---- Source material
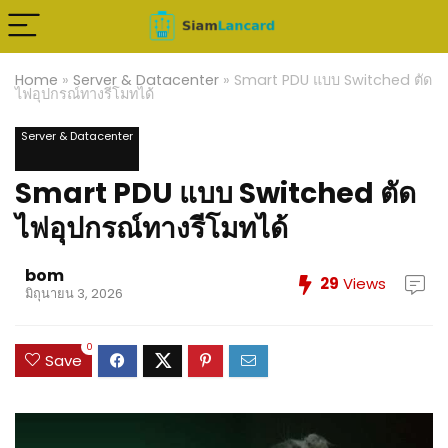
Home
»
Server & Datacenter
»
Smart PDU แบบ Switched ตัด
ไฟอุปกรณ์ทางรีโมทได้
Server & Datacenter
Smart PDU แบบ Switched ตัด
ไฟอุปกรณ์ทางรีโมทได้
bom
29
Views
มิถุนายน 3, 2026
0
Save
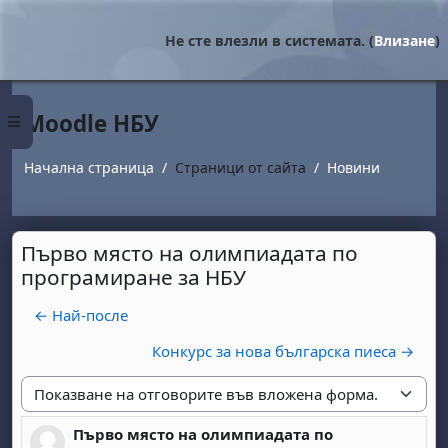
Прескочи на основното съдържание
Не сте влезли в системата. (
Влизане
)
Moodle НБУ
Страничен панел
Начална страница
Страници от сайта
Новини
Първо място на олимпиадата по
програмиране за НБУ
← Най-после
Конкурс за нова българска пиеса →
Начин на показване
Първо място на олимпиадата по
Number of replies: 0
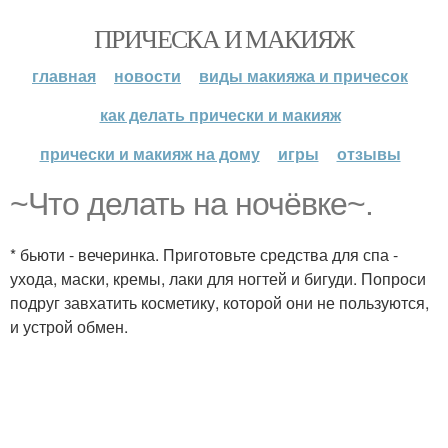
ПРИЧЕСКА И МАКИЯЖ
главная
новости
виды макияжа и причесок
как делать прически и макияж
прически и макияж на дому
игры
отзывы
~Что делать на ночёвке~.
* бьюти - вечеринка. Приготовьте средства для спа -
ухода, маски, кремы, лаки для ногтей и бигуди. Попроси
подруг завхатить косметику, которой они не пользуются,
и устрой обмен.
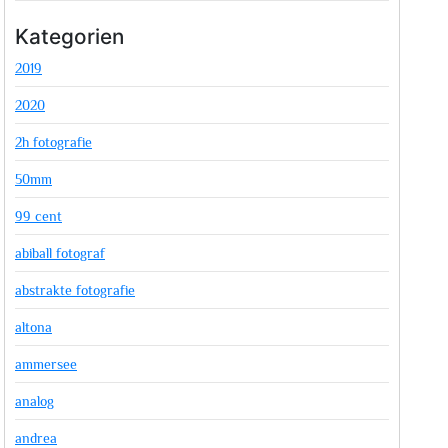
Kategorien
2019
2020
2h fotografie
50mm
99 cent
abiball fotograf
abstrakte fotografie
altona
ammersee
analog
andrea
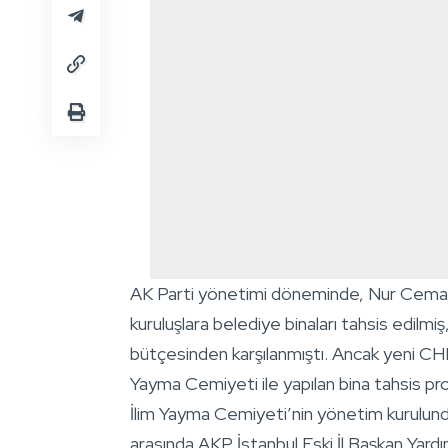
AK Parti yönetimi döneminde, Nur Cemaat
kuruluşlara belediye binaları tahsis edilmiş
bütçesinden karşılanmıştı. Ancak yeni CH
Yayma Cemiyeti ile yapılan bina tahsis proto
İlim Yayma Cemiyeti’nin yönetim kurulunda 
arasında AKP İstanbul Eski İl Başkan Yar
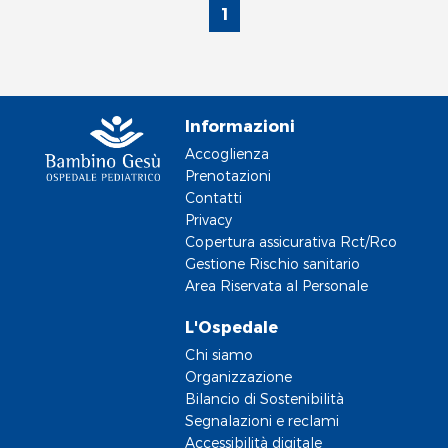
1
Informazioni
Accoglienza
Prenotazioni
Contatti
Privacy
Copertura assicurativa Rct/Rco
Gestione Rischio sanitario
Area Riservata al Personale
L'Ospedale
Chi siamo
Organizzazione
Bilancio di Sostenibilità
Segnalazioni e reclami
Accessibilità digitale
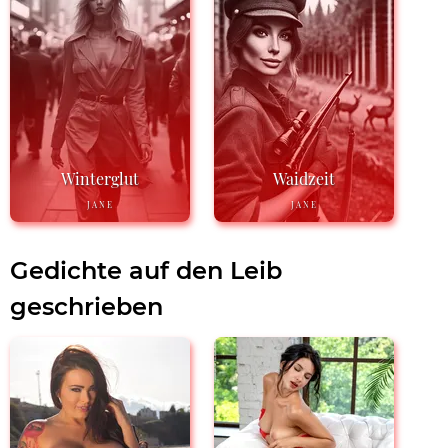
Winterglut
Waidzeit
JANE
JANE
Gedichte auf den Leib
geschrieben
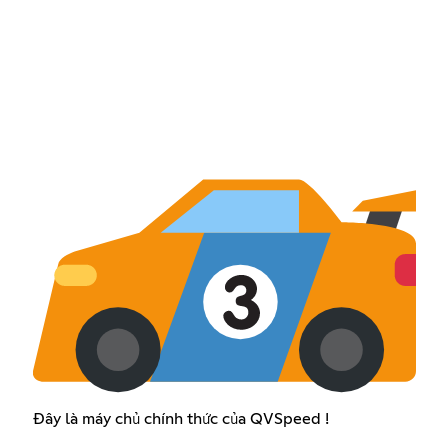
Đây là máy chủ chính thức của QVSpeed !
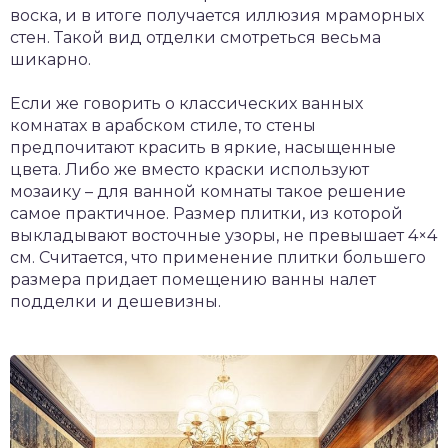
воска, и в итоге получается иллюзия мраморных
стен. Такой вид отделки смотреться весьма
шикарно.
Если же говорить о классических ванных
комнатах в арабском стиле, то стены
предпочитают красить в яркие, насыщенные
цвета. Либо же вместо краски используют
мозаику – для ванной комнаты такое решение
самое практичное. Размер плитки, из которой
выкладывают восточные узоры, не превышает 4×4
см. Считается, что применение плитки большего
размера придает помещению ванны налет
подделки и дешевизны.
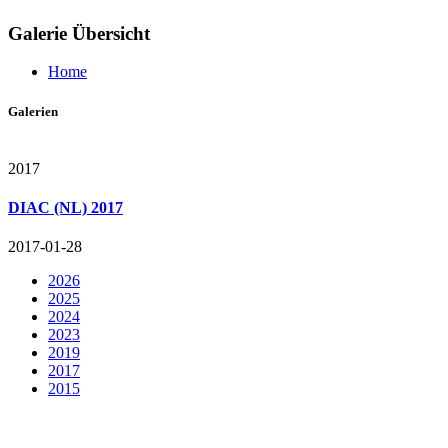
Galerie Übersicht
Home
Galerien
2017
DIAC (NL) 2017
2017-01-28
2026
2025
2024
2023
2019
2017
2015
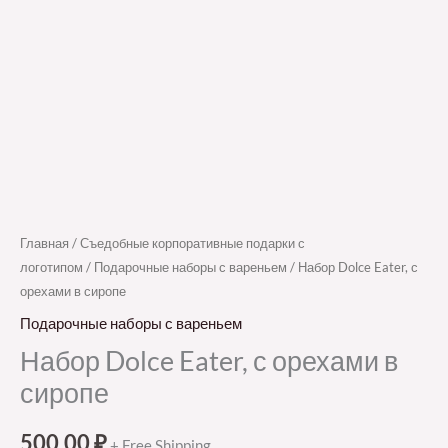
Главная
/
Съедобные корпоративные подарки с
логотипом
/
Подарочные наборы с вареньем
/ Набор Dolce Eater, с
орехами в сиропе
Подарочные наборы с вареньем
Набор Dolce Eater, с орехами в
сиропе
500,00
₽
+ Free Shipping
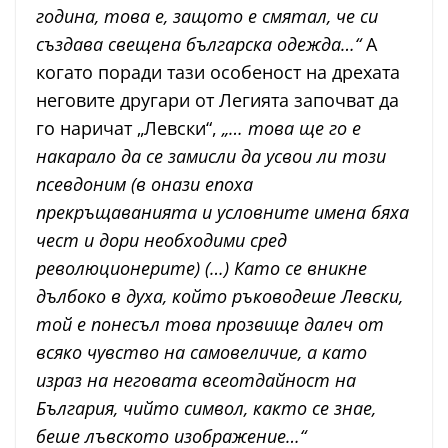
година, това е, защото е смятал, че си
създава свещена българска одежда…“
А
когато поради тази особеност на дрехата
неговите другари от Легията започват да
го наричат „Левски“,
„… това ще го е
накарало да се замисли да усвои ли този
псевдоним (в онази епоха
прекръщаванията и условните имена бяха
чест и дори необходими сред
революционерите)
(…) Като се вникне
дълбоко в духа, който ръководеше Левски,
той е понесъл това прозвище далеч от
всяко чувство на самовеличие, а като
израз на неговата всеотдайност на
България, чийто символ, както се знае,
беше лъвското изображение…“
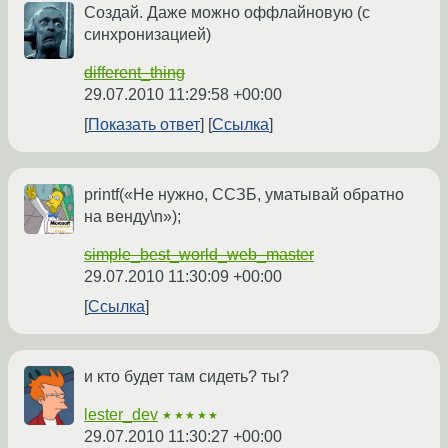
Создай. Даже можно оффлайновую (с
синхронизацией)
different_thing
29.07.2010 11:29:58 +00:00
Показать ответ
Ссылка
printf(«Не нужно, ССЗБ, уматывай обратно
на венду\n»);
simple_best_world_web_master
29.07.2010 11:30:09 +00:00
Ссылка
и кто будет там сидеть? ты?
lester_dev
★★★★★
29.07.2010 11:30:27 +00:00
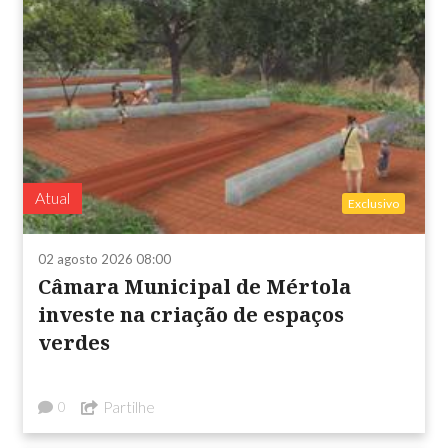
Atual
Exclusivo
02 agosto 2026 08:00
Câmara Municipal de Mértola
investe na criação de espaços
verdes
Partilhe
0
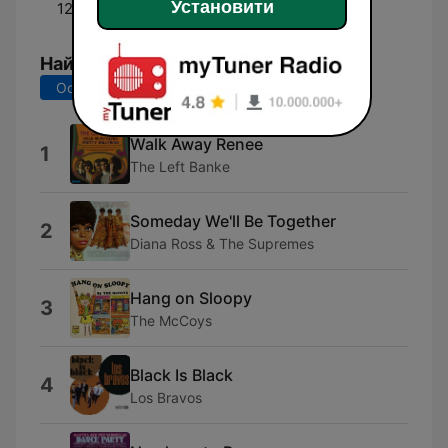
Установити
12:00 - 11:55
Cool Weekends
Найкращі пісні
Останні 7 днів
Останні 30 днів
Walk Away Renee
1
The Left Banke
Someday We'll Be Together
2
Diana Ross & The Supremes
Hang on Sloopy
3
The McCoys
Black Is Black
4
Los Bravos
--------
---- Source material
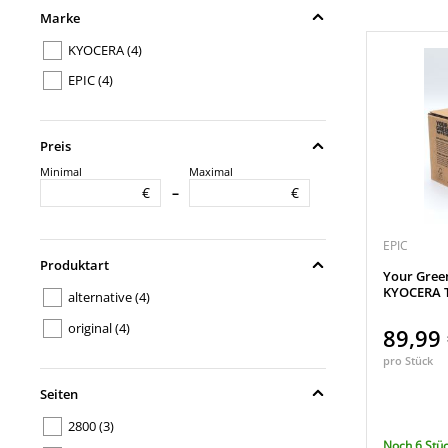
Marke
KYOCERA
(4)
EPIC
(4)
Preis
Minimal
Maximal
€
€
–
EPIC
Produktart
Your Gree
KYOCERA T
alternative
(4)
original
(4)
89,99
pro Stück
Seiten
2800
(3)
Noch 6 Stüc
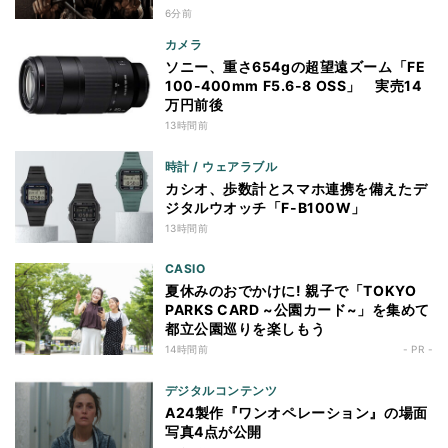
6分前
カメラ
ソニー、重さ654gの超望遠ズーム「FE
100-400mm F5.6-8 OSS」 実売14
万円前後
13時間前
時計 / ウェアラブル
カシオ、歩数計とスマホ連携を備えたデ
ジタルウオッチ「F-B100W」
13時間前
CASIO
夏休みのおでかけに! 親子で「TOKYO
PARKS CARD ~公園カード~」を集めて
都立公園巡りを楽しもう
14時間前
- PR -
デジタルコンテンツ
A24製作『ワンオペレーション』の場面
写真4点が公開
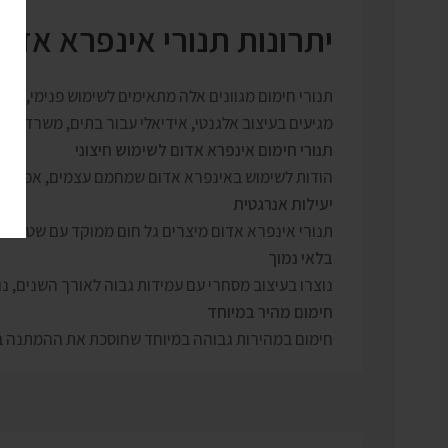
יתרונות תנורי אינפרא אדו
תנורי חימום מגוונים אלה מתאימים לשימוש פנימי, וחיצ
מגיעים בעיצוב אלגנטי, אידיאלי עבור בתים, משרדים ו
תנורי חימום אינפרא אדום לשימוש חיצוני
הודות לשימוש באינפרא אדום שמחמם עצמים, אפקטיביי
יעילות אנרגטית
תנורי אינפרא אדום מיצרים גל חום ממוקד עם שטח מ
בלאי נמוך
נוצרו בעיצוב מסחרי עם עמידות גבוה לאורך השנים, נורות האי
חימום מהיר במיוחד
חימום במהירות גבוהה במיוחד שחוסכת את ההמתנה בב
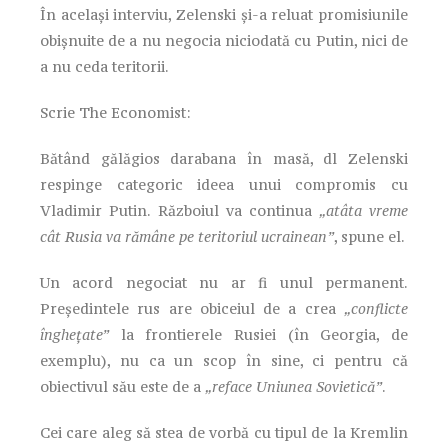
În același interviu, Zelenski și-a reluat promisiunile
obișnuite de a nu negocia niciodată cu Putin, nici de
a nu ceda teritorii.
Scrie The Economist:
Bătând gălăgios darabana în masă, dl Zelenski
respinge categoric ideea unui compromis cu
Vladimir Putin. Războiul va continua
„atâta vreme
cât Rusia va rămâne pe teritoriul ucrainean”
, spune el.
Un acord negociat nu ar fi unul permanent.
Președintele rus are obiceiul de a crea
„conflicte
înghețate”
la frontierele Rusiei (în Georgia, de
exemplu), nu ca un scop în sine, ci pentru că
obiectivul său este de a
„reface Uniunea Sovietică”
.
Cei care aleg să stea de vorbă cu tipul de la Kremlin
--------
---- Source material
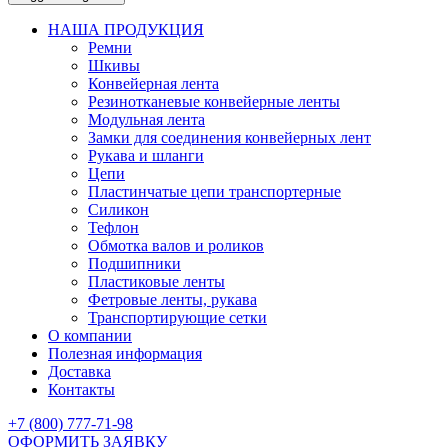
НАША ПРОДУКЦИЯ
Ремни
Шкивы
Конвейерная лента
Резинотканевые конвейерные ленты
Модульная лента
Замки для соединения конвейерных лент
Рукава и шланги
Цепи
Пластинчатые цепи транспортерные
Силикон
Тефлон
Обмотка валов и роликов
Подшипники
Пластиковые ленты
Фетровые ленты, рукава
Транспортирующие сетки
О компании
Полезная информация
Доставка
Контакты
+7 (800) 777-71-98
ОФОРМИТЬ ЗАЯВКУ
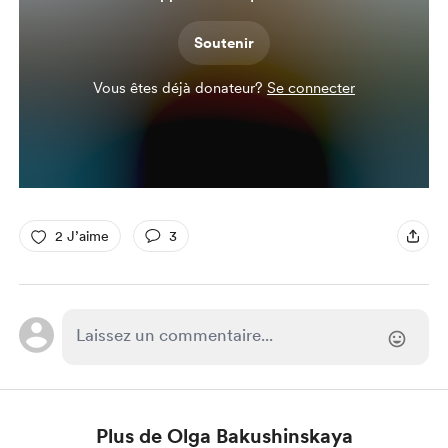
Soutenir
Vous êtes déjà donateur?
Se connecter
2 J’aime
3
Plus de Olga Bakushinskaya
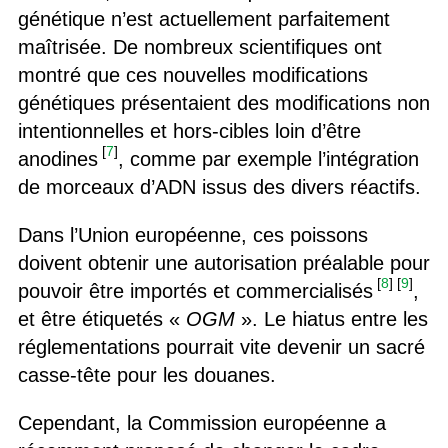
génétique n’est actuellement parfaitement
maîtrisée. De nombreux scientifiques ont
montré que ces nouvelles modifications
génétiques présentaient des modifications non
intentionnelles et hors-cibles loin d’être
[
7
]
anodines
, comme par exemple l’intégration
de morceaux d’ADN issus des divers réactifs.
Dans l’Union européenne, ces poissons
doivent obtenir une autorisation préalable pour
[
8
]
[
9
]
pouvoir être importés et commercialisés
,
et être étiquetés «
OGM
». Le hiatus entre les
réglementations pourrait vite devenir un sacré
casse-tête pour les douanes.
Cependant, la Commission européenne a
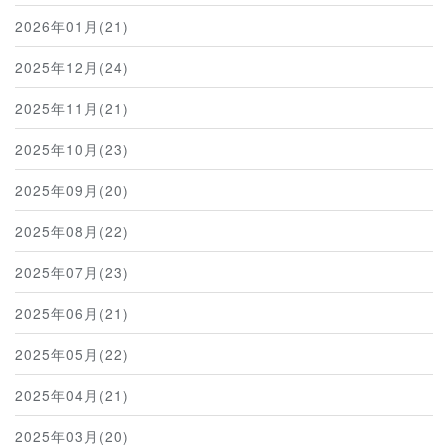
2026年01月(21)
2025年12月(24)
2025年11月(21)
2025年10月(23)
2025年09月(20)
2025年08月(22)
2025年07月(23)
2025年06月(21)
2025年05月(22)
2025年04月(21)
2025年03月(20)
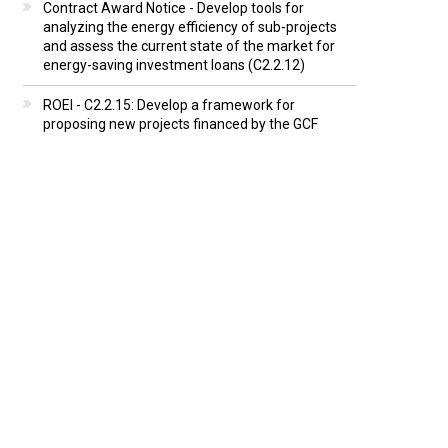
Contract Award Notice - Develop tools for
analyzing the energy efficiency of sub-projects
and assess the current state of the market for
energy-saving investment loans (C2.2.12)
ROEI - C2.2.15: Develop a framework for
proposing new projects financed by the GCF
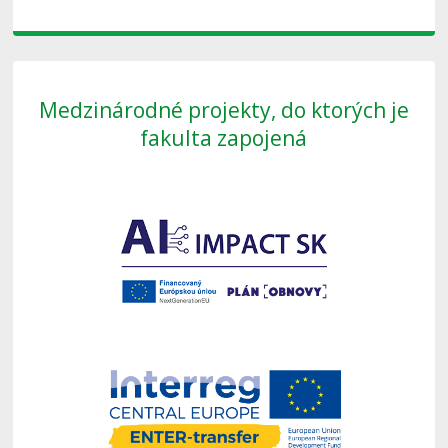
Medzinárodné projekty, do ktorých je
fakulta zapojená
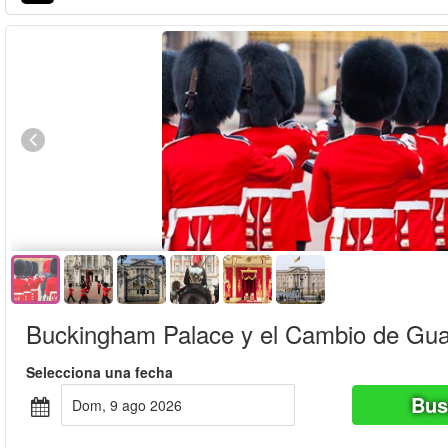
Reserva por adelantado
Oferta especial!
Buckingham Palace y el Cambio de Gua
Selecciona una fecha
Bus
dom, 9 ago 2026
--------
◆ Work order
Filter the lines above, keeping each one that contains the string "това".

◆ Answer section
година, това е, защото е смятал, че си
„… това ще го е
той е понесъл това прозвище далеч от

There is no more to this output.